Satellitensendungen sind grundsätzlich auf eine Ausstrahlung in einem konkreten Lizenzgebiet ausgelegt. Technisch bedingt findet eine Ausstrahlung aber auch in benachbarte Gebiete statt, für welche das jeweilige Sendeunternehmen in der Regel keine Lizenzen erworben hat. Dieser sogenannte Overspill-Effekt war der maßgebliche Grund für die Schaffung des Ursprungslandprinzips („country of origin“) im Rahmen der Kabel- und Satellitenrichtlinie.
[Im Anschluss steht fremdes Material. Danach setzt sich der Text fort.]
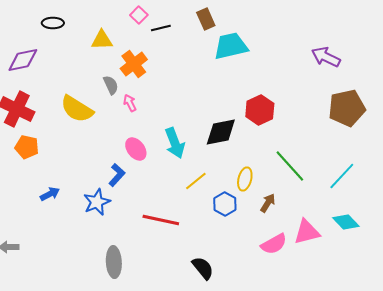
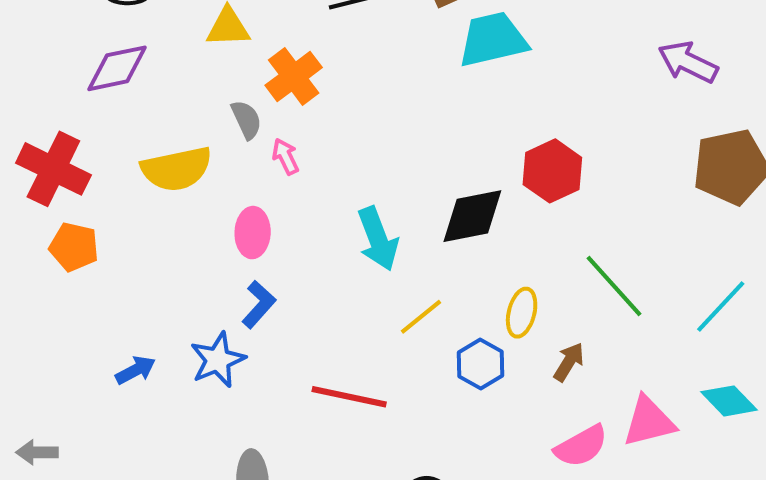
purple diamond: (23, 60) -> (117, 68), moved
yellow semicircle: (77, 109) -> (177, 169), turned -44
pink ellipse: (136, 149) -> (253, 233), moved, turned 40
blue arrow: (50, 194) -> (136, 370), moved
Beim Ursprungslandgrundsatz handelt es sich also um ein Spezialregime für Satellitensendungen.

Vermeintliches Allheilmittel für Herausforderungen im Online-Bereich

In der Debatte über die Modernisierung des EU-Urheberrechts gibt es immer wieder Stimmen, die die Übertragung des Satellitenregimes vermeintlich als ein Allheilmittel für Herausforderungen im Online-Bereich darstellen. Insbesondere die Ausdehnung des Ursprungslandprinzips wird dabei von manchen als Hebel (oder als Brechstange) gesehen, um europaweite Angebote gesetzlich zu erzwingen. Ein solches Vorgehen würde allerdings in der Praxis scheitern – und dafür gibt es die folgenden Gründe.
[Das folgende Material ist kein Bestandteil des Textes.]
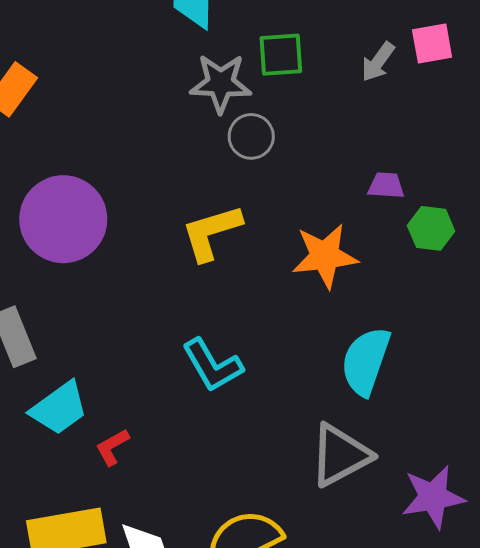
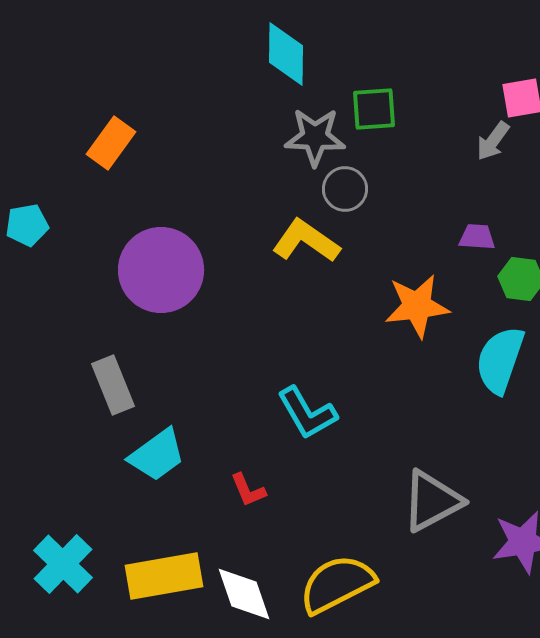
gray arrow: (378, 62) -> (493, 141), moved
yellow L-shape: (211, 232) -> (306, 241), moved, turned 52
cyan semicircle: (366, 361) -> (500, 360), moved
red L-shape: (112, 447) -> (248, 490), moved, turned -84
Keine Vergleichbarkeit von Satellitenrundfunk und Online-Angeboten

Satellitenrundfunk und Online-Angebote unterscheiden sich fundamental: Während Satellitensendungen auf ein konkretes Lizenzgebiet abzielen, sind Online-Angebote grundsätzlich auf eine weltweite Verbreitung ausgelegt. Der Betrieb einer Satellitenstation unterliegt zudem finanziell und regulatorisch (Frequenzen, Zulassung) deutlich höheren Anforderungen als die Verbreitung von medialen Inhalten über das Internet. Die Spezialregelung für Satellitensendungen lässt sich daher nicht einfach auf Online-Angebote übertragen.

Ausweitung des Ursprungslandprinzips führt zum Gegenteil des beabsichtigten Effekts

Das Funktionieren eines von kultureller Vielfalt geprägten Binnenmarkts für digitale Inhalte basiert auf einem feingliedrigen System von vertraglichen Vereinbarungen und gegenseitigen Rechteeinräumungen auf freiwilliger Basis. Wenn für europaweite Onlineverbreitungen künftig nur noch die Rechte im „Uploadstaat“ erforderlich wären, würden Rechteinhaber ihre Rechte aus diesem System zurückziehen und europaweit selbst vergeben. Die Konsequenz wäre eine weitere Rechtezersplitterung und eine erschwerte Rechteklärung für Online-Anbieter aller Art – also das genaue Gegenteil des beabsichtigten Effekts.

Verpflichtung zur paneuropäischen Lizenzierung würde audiovisuellem Sektor massiv schaden

Akteure aus dem audiovisuellen Bereich wie der VPRT weisen darauf hin, dass eine Ausweitung des Ursprungslandprinzips faktisch auf eine Verpflichtung zur Vergabe von paneuropäischen Lizenzen hinausläuft. Bestimmte Inhalte (wie z.B. englische Sprachfassungen oder bedeutende Sportereignisse) könnten sich dann nur noch wenige international agierende Plattformen leisten, mit entsprechend negativen Auswirkungen für kleinere europäische Anbieter und die kulturelle Vielfalt.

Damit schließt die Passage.